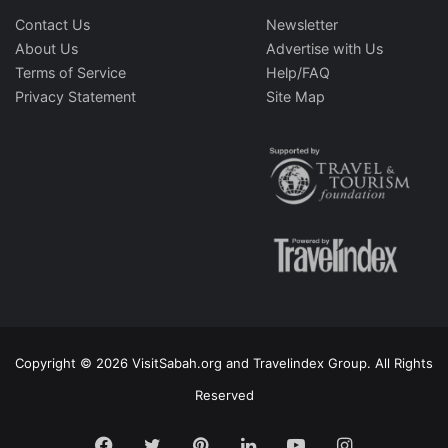
Contact Us
Newsletter
About Us
Advertise with Us
Terms of Service
Help/FAQ
Privacy Statement
Site Map
Copyright © 2026 VisitSabah.org and Travelindex Group. All Rights
Reserved
Facebook
Twitter
Pinterest
LinkedIn
YouTube
Instagram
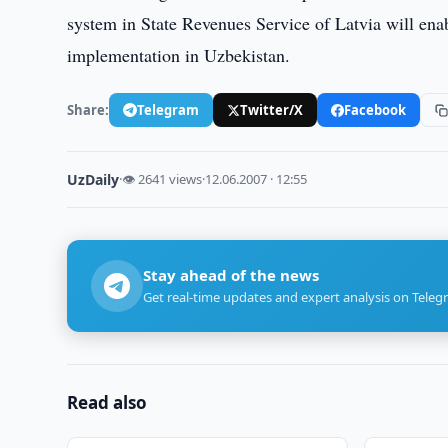
system in State Revenues Service of Latvia will ena
implementation in Uzbekistan.
Share:
Telegram
Twitter/X
Facebook
UzDaily
·
👁 2641 views
·
12.06.2007 · 12:55
Stay ahead of the news
Get real-time updates and expert analysis on Teleg
Read also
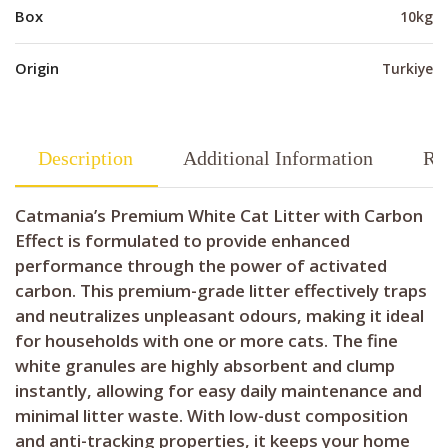
Box
10kg
Origin
Turkiye
Description
Additional Information
Re
Catmania’s Premium White Cat Litter with Carbon
Effect is formulated to provide enhanced
performance through the power of activated
carbon. This premium-grade litter effectively traps
and neutralizes unpleasant odours, making it ideal
for households with one or more cats. The fine
white granules are highly absorbent and clump
instantly, allowing for easy daily maintenance and
minimal litter waste. With low-dust composition
and anti-tracking properties, it keeps your home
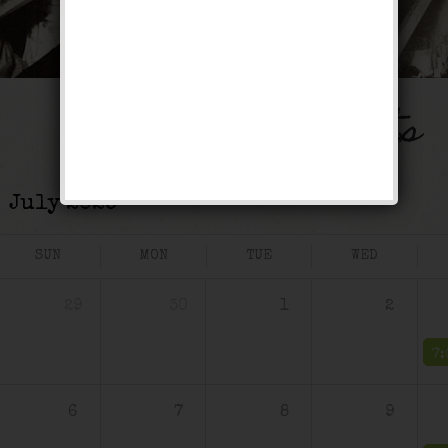
Events
SUN
MON
TUE
WED
29
30
1
2
6
7
8
9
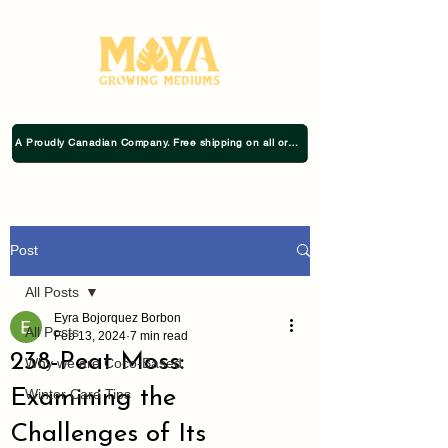
A Proudly Canadian Company. Free shipping on all orders $75+
Post
All Posts
Eyra Bojorquez Borbon
All Posts
Feb 13, 2024
7 min read
238-Peat Moss:
Why we are Coco-Based
Examining the
Winter Care Tips
Challenges of Its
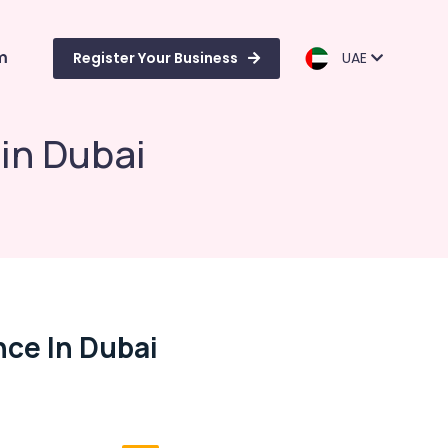
m
Register Your Business
UAE
in Dubai
ce In Dubai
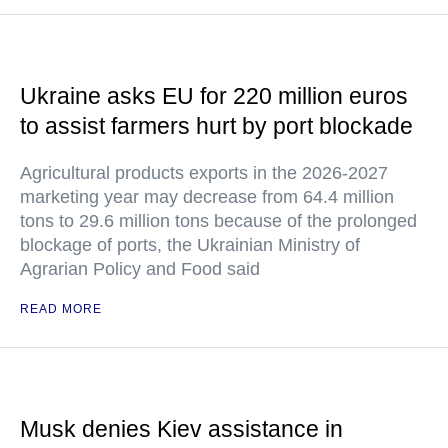
Ukraine asks EU for 220 million euros
to assist farmers hurt by port blockade
Agricultural products exports in the 2026-2027
marketing year may decrease from 64.4 million
tons to 29.6 million tons because of the prolonged
blockage of ports, the Ukrainian Ministry of
Agrarian Policy and Food said
READ MORE
Musk denies Kiev assistance in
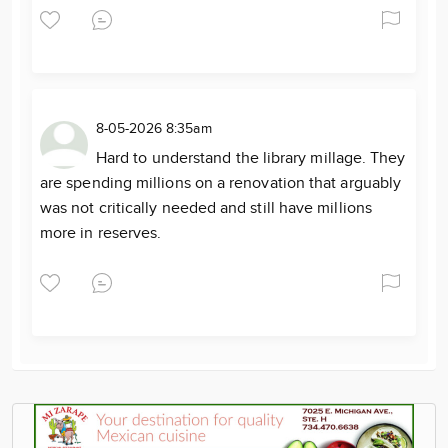
8-05-2026 8:35am
Hard to understand the library millage. They
are spending millions on a renovation that arguably
was not critically needed and still have millions
more in reserves.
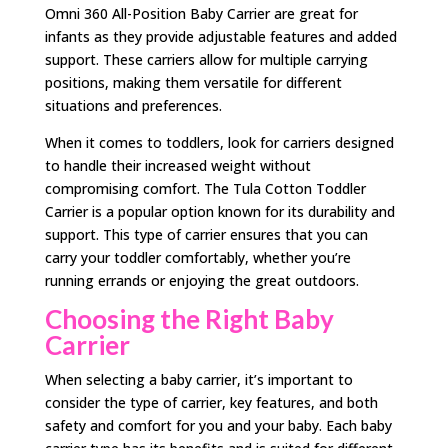
Omni 360 All-Position Baby Carrier are great for
infants as they provide adjustable features and added
support. These carriers allow for multiple carrying
positions, making them versatile for different
situations and preferences.
When it comes to toddlers, look for carriers designed
to handle their increased weight without
compromising comfort. The Tula Cotton Toddler
Carrier is a popular option known for its durability and
support. This type of carrier ensures that you can
carry your toddler comfortably, whether you’re
running errands or enjoying the great outdoors.
Choosing the Right Baby
Carrier
When selecting a baby carrier, it’s important to
consider the type of carrier, key features, and both
safety and comfort for you and your baby. Each baby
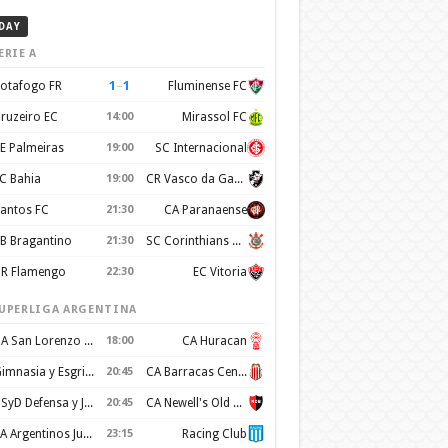
DAY
ERIE A
1
–
1
otafogo FR
Fluminense FC
ruzeiro EC
14:00
Mirassol FC
E Palmeiras
19:00
SC Internacional
C Bahia
19:00
CR Vasco da Gama
antos FC
21:30
CA Paranaense
B Bragantino
21:30
SC Corinthians Paulista
R Flamengo
22:30
EC Vitoria
UPERLIGA ARGENTINA
CA San Lorenzo de Almagro
18:00
CA Huracan
Gimnasia y Esgrima de La Plata
20:45
CA Barracas Central
CSyD Defensa y Justicia
20:45
CA Newell's Old Boys
AA Argentinos Juniors
23:15
Racing Club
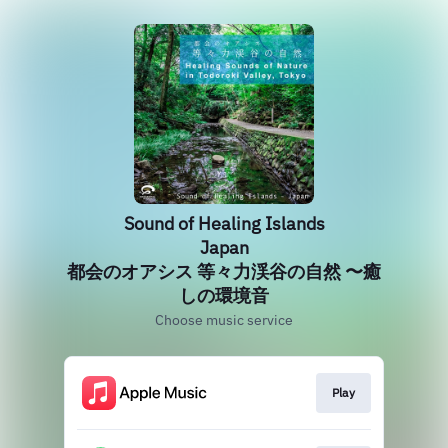
Sound of Healing Islands
Japan
都会のオアシス 等々力渓谷の自然 〜癒
しの環境音
Choose music service
Play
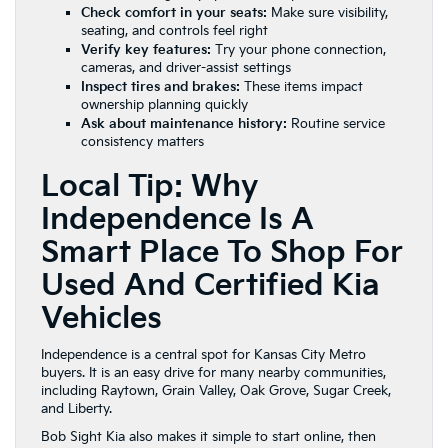
Check comfort in your seats:
Make sure visibility,
seating, and controls feel right
Verify key features:
Try your phone connection,
cameras, and driver-assist settings
Inspect tires and brakes:
These items impact
ownership planning quickly
Ask about maintenance history:
Routine service
consistency matters
Local Tip: Why
Independence Is A
Smart Place To Shop For
Used And Certified Kia
Vehicles
Independence is a central spot for Kansas City Metro
buyers. It is an easy drive for many nearby communities,
including Raytown, Grain Valley, Oak Grove, Sugar Creek,
and Liberty.
Bob Sight Kia also makes it simple to start online, then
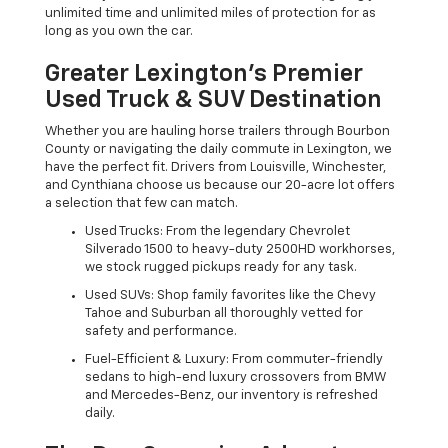
unlimited time and unlimited miles of protection for as
long as you own the car.
Greater Lexington’s Premier
Used Truck & SUV Destination
Whether you are hauling horse trailers through Bourbon
County or navigating the daily commute in Lexington, we
have the perfect fit. Drivers from Louisville, Winchester,
and Cynthiana choose us because our 20-acre lot offers
a selection that few can match.
Used Trucks: From the legendary Chevrolet
Silverado 1500 to heavy-duty 2500HD workhorses,
we stock rugged pickups ready for any task.
Used SUVs: Shop family favorites like the Chevy
Tahoe and Suburban all thoroughly vetted for
safety and performance.
Fuel-Efficient & Luxury: From commuter-friendly
sedans to high-end luxury crossovers from BMW
and Mercedes-Benz, our inventory is refreshed
daily.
========================================================================
WHAT YOU HAVE TO DO: The required output is an exact copy of the lines from the start of the material above through the line containing "infants as they", inclusive, with no pictures in it.

YOUR SOLUTION:
Contact Us
Newsletter
About Us
Advertise with Us
Terms of Service
Help/FAQ
Privacy Statement
Site Map
Copyright © 2026 VisitSabah.org and Travelindex Group. All Rights
Reserved
Facebook
Twitter
Pinterest
LinkedIn
YouTube
Instagram
system in State Revenues Service of Latvia will ena
implementation in Uzbekistan.
Share:
Telegram
Twitter/X
Facebook
UzDaily
·
👁 2641 views
·
12.06.2007 · 12:55
Stay ahead of the news
Get real-time updates and expert analysis on Teleg
Read also
Box
10kg
Origin
Turkiye
Description
Additional Information
Re
Catmania’s Premium White Cat Litter with Carbon
Effect is formulated to provide enhanced
performance through the power of activated
carbon. This premium-grade litter effectively traps
and neutralizes unpleasant odours, making it ideal
for households with one or more cats. The fine
white granules are highly absorbent and clump
instantly, allowing for easy daily maintenance and
minimal litter waste. With low-dust composition
and anti-tracking properties, it keeps your home
Events
SUN
MON
TUE
WED
29
30
1
2
6
7
8
9
A Proudly Canadian Company. Free shipping on all orders $75+
Post
All Posts
Eyra Bojorquez Borbon
All Posts
Feb 13, 2024
7 min read
238-Peat Moss:
Why we are Coco-Based
Examining the
Winter Care Tips
Challenges of Its
m
Register Your Business
UAE
in Dubai
ce In Dubai
Ukraine asks EU for 220 million euros
to assist farmers hurt by port blockade
Agricultural products exports in the 2026-2027
marketing year may decrease from 64.4 million
tons to 29.6 million tons because of the prolonged
blockage of ports, the Ukrainian Ministry of
Agrarian Policy and Food said
READ MORE
Musk denies Kiev assistance in
8-05-2026 8:35am
Hard to understand the library millage. They
are spending millions on a renovation that arguably
was not critically needed and still have millions
more in reserves.
Omni 360 All-Position Baby Carrier are great for
infants as they provide adjustable features and added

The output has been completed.